# Happy Victoria Day !!



## ccheese (May 19, 2008)

Happy Victoria Day to all my Canadian friends (Neil, take notice...)

Charles


----------



## DerAdlerIstGelandet (May 19, 2008)

Happy Victoria Day you fricken Canucks!!!!


----------



## pbfoot (May 19, 2008)

Thanks guys it was crap . No Global warming here about 5-10c overcast rain and windy. Also I worked and after work froze my ass off at the airport working


----------



## Freebird (May 19, 2008)

ccheese said:


> Happy Victoria Day to all my Canadian friends (Neil, take notice...)
> 
> Charles





DerAdlerIstGelandet said:


> Happy Victoria Day you fricken Canucks!!!!



Aww shucks guys, thanks.

We Canucks have very proud patriotic feelings on this day! {especially because I'm gettin' paid today for doing nothing but foolin around on the computer}   Very grateful to her majesty


----------



## v2 (May 19, 2008)

Happy Victoria Day! To all my fellow Canadians!


----------



## Freebird (May 19, 2008)

pbfoot said:


> Thanks guys it was crap . No Global warming here about 5-10c overcast rain and windy. Also I worked and after work froze my ass off at the airport working



Hey Neil it's too bad the weather was so lousy this weekend, I'll try to stop by next time when it's better.

Cheers


----------



## pbfoot (May 19, 2008)

freebird said:


> Hey Neil it's too bad the weather was so lousy this weekend, I'll try to stop by next time when it's better.
> 
> Cheers


I thouight you were going to call Sunday am


----------



## Maestro (May 19, 2008)

freebird said:


> Aww shucks guys, thanks.
> 
> We Canucks have very proud patriotic feelings on this day! {especially because I'm gettin' paid today for doing nothing but foolin around on the computer}   Very grateful to her majesty



Heh... I think we are the only f*cknuts to celebrate the birthday of a dead queen in the whole Commonwealth.


----------



## Freebird (May 19, 2008)

pbfoot said:


> I thouight you were going to call Sunday am



The weather was pretty bad, it was grey raining in Toronto, I didn't think you would be going out. Sorry I didn't call, I woke up at 2 am it was so freakin cold in the sleeper, I turned up the heat and slept in to 10!  

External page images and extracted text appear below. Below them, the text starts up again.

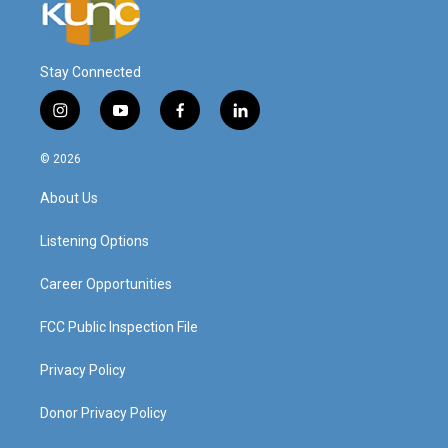
Stay Connected
i
y
f
l
n
o
a
i
s
u
c
n
© 2026
t
t
e
k
a
u
b
e
About Us
g
b
o
d
r
e
o
i
a
k
n
Listening Options
m
Career Opportunities
FCC Public Inspection File
Privacy Policy
Donor Privacy Policy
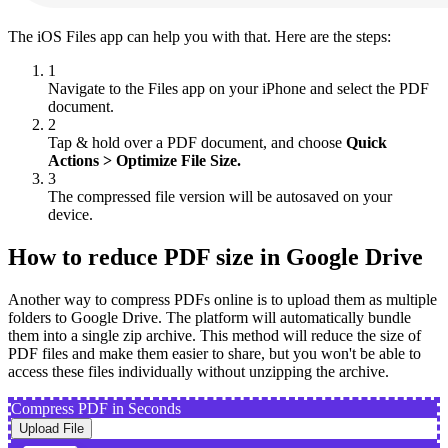
The iOS Files app can help you with that. Here are the steps:
1
Navigate to the Files app on your iPhone and select the PDF
document.
2
Tap & hold over a PDF document, and choose
Quick
Actions > Optimize File Size.
3
The compressed file version will be autosaved on your
device.
How to reduce PDF size in Google Drive
Another way to compress PDFs online is to upload them as multiple
folders to Google Drive. The platform will automatically bundle
them into a single zip archive. This method will reduce the size of
PDF files and make them easier to share, but you won't be able to
access these files individually without unzipping the archive.
Compress PDF in Seconds
Upload File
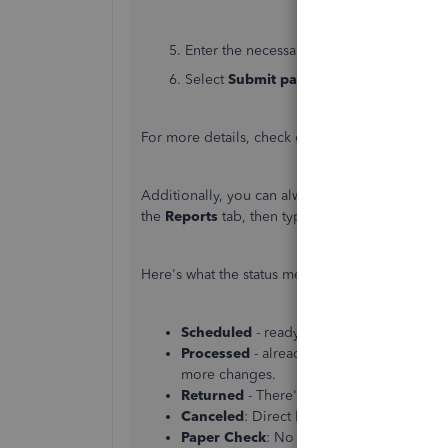
5. Enter the necessary payroll details and cl
6. Select
Submit payroll
.
For more details, check out this article:
Create u
Additionally, you can always access the
Paychec
the
Reports
tab, then type the said report, and
Here's what the status means:
Scheduled
- ready to send the checks to
Processed
- already sent this employee’s
more changes.
Returned
- There's something with the 
Canceled
: Direct Deposit was not include
Paper Check
: No status is listed because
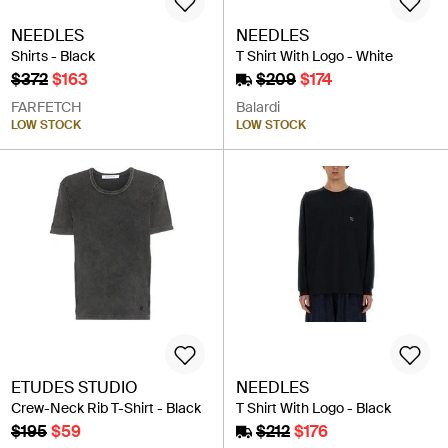
NEEDLES
NEEDLES
Shirts - Black
T Shirt With Logo - White
$372
$163
$209
$174
FARFETCH
Balardi
LOW STOCK
LOW STOCK
ETUDES STUDIO
NEEDLES
Crew-Neck Rib T-Shirt - Black
T Shirt With Logo - Black
$195
$59
$212
$176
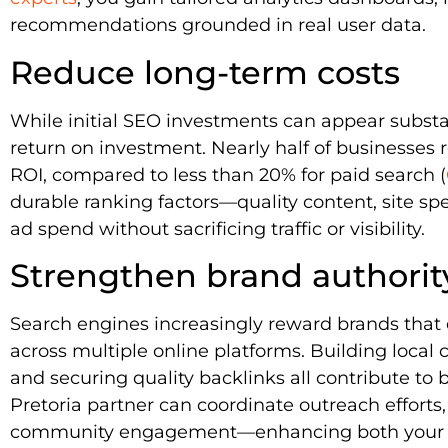
recommendations grounded in real user data.
Reduce long-term costs
While initial SEO investments can appear substan
return on investment. Nearly half of businesses 
ROI, compared to less than 20% for paid search (
durable ranking factors—quality content, site sp
ad spend without sacrificing traffic or visibility.
Strengthen brand authorit
Search engines increasingly reward brands that
across multiple online platforms. Building local 
and securing quality backlinks all contribute to br
Pretoria partner can coordinate outreach efforts,
community engagement—enhancing both your se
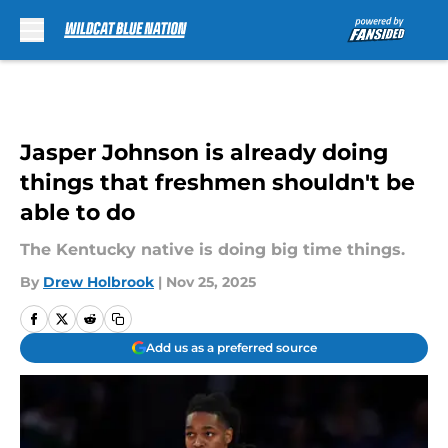
Skip to main content
Jasper Johnson is already doing
things that freshmen shouldn't be
able to do
The Kentucky native is doing big time things.
By
Drew Holbrook
|
Nov 25, 2025
Add us as a preferred source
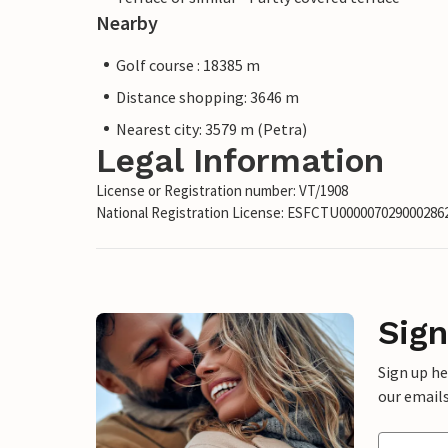
Nearby
Golf course : 18385 m
Distance shopping: 3646 m
Nearest city: 3579 m (Petra)
Legal Information
License or Registration number: VT/1908
National Registration License: ESFCTU00000702900028
Sign
Sign up h
our emails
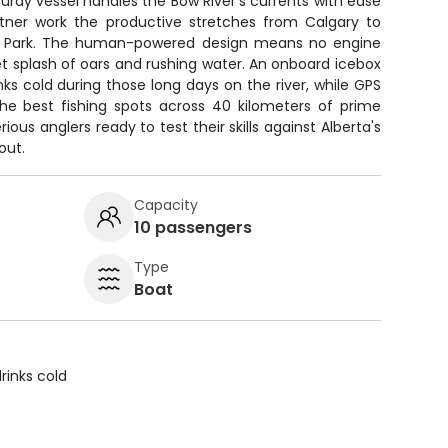
sturdy vessel handles the Bow River's currents with ease
rtner work the productive stretches from Calgary to
l Park. The human-powered design means no engine
iet splash of oars and rushing water. An onboard icebox
ks cold during those long days on the river, while GPS
the best fishing spots across 40 kilometers of prime
rious anglers ready to test their skills against Alberta's
out.
Capacity
10 passengers
Type
Boat
rinks cold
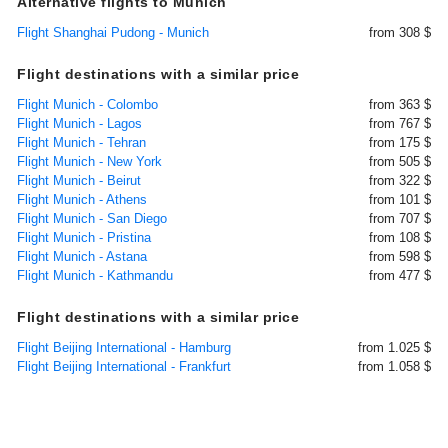
Alternative flights to Munich
Flight Shanghai Pudong - Munich
from 308 $
Flight destinations with a similar price
Flight Munich - Colombo
from 363 $
Flight Munich - Lagos
from 767 $
Flight Munich - Tehran
from 175 $
Flight Munich - New York
from 505 $
Flight Munich - Beirut
from 322 $
Flight Munich - Athens
from 101 $
Flight Munich - San Diego
from 707 $
Flight Munich - Pristina
from 108 $
Flight Munich - Astana
from 598 $
Flight Munich - Kathmandu
from 477 $
Flight destinations with a similar price
Flight Beijing International - Hamburg
from 1.025 $
Flight Beijing International - Frankfurt
from 1.058 $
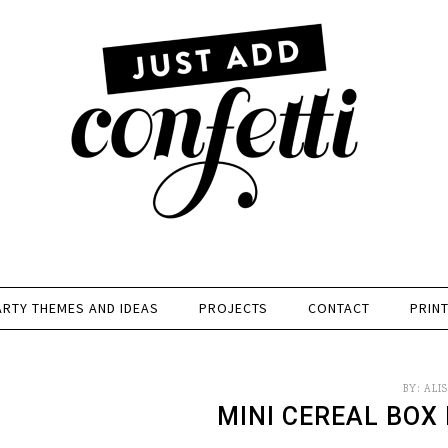
ARTY THEMES AND IDEAS
PROJECTS
CONTACT
PRIN
BY:
ALI
MINI CEREAL BOX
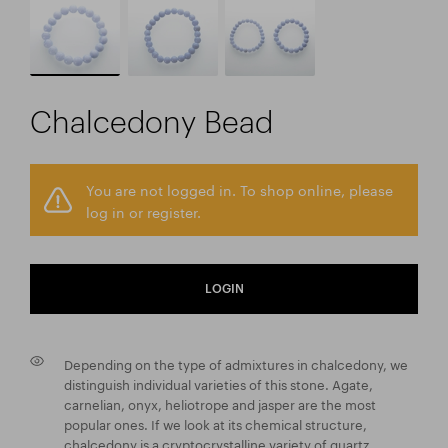
Chalcedony Bead
You are not logged in. To shop online, please
log in or register.
LOGIN
Depending on the type of admixtures in chalcedony, we
distinguish individual varieties of this stone. Agate,
carnelian, onyx, heliotrope and jasper are the most
popular ones. If we look at its chemical structure,
chalcedony is a cryptocrystalline variety of quartz.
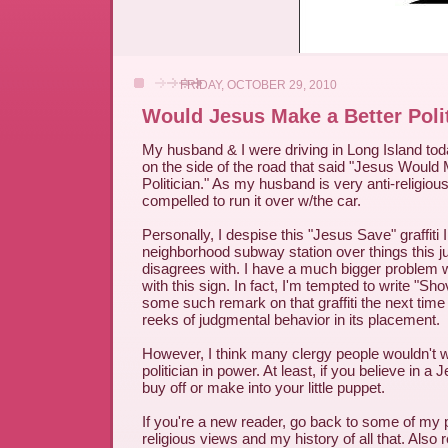
FRIDAY, OCTOBER 29, 2010
Would Jesus Make a Better Poli
My husband & I were driving in Long Island to
on the side of the road that said "Jesus Would
Politician." As my husband is very anti-religious
compelled to run it over w/the car.
Personally, I despise this "Jesus Save" graffiti
neighborhood subway station over things this j
disagrees with. I have a much bigger problem wi
with this sign. In fact, I'm tempted to write "Sho
some such remark on that graffiti the next time I
reeks of judgmental behavior in its placement.
However, I think many clergy people wouldn't 
politician in power. At least, if you believe in a 
buy off or make into your little puppet.
If you're a new reader, go back to some of my
religious views and my history of all that. Als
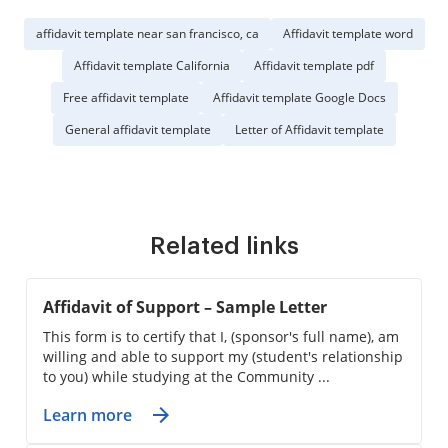
affidavit template near san francisco, ca
Affidavit template word
Affidavit template California
Affidavit template pdf
Free affidavit template
Affidavit template Google Docs
General affidavit template
Letter of Affidavit template
Related links
Affidavit of Support – Sample Letter
This form is to certify that I, (sponsor's full name), am
willing and able to support my (student's relationship
to you) while studying at the Community ...
Learn more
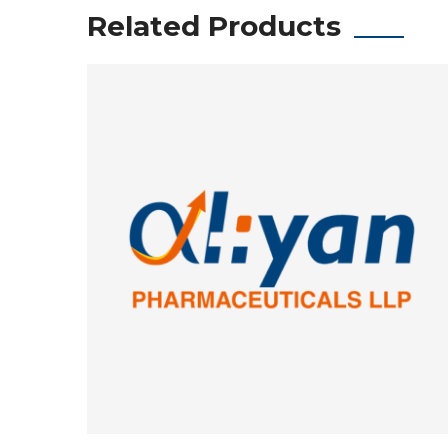
Related Products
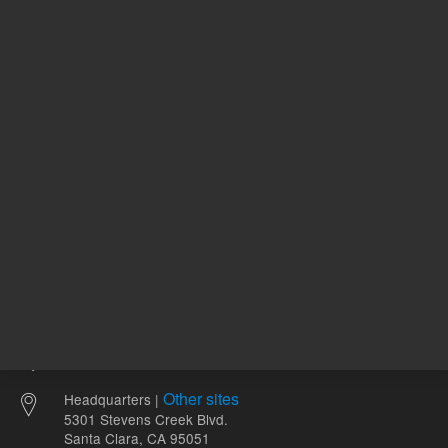
224.00 USD
83.99 U
List Price:
List Price:
ADD TO CART
ADD
Other sites
Headquarters |
5301 Stevens Creek Blvd.
Santa Clara, CA 95051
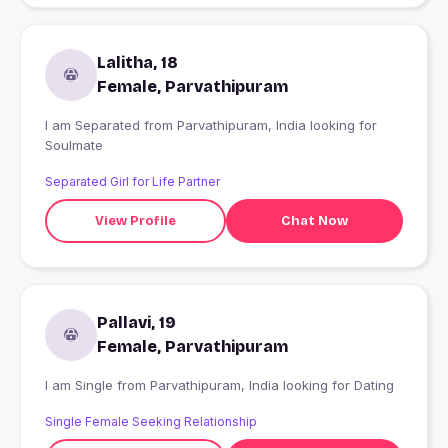
Lalitha, 18
Female, Parvathipuram
I am Separated from Parvathipuram, India looking for
Soulmate
Separated Girl for Life Partner
View Profile
Chat Now
Pallavi, 19
Female, Parvathipuram
I am Single from Parvathipuram, India looking for Dating
Single Female Seeking Relationship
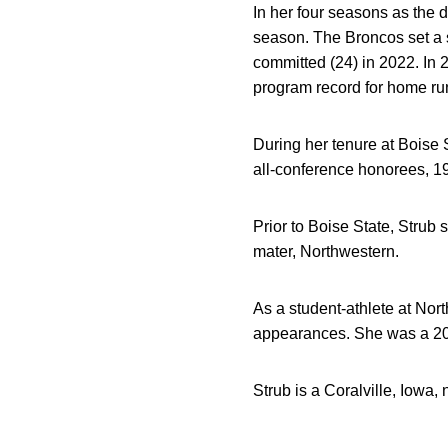
In her four seasons as the 
season. The Broncos set a sc
committed (24) in 2022. In 
program record for home ru
During her tenure at Boise 
all-conference honorees, 1
Prior to Boise State, Strub 
mater, Northwestern.
As a student-athlete at No
appearances. She was a 201
Strub is a Coralville, Iowa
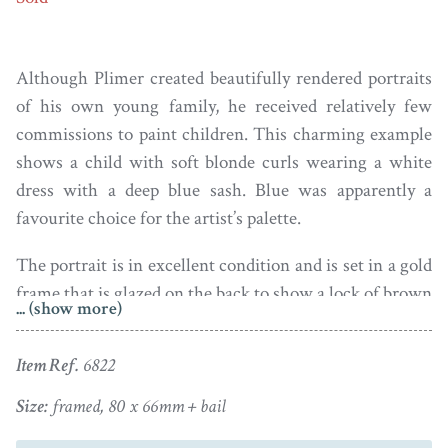
Although Plimer created beautifully rendered portraits
of his own young family, he received relatively few
commissions to paint children. This charming example
shows a child with soft blonde curls wearing a white
dress with a deep blue sash. Blue was apparently a
favourite choice for the artist’s palette.
The portrait is in excellent condition and is set in a gold
frame that is glazed on the back to show a lock of brown
... (show more)
hair arranged on foiled opalescent glass with gold wire
ears of corn and seed pearl initials on a blue glass
Item Ref.
6822
plaque. There is a chip to the glass on the reverse at 5
o’clock; the frame is otherwise in fine condition.
Size:
framed, 80 x 66mm + bail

I can't believe this weather, it's almost June!


----------



## pbfoot (May 19, 2008)

The slang here for it is the May Two Four weekend probably because of the Two Fours (case of beer) consumed opening up the cottage


----------



## Freebird (May 19, 2008)

Maestro said:


> Heh... I think we are the only f*cknuts to celebrate the birthday of a dead queen in the whole Commonwealth.




I think it's not even her real birthday.

Worked out OK for me, the shippers are all closed for the weekend, nothing moving, so I get layover pay....


----------



## Freebird (May 19, 2008)

pbfoot said:


> The slang here for it is the May Two Four weekend probably because of the Two Fours (case of beer) consumed opening up the cottage



What is the most popular beer here anyways? Molson or Labatt? When I was in college in Vancouver the most popular seemed to be Kokanee {which I never liked all that much}

Maestro where are you anyways? Are you in Alberta?


----------



## pbfoot (May 19, 2008)

freebird said:


> What is the most popular beer here anyways? Molson or Labatt? When I was in college in Vancouver the most popular seemed to be Kokanee {which I never liked all that much}
> 
> Maestro where are you anyways? Are you in Alberta?


Most of the folks I know drink Blue


----------



## Maestro (May 19, 2008)

freebird said:


> Maestro where are you anyways? Are you in Alberta?



Nope... Wish I was, though.

I'm living about 30 miles north of Québec City.


----------



## Njaco (May 19, 2008)

Happy Victoria Day!!!


----------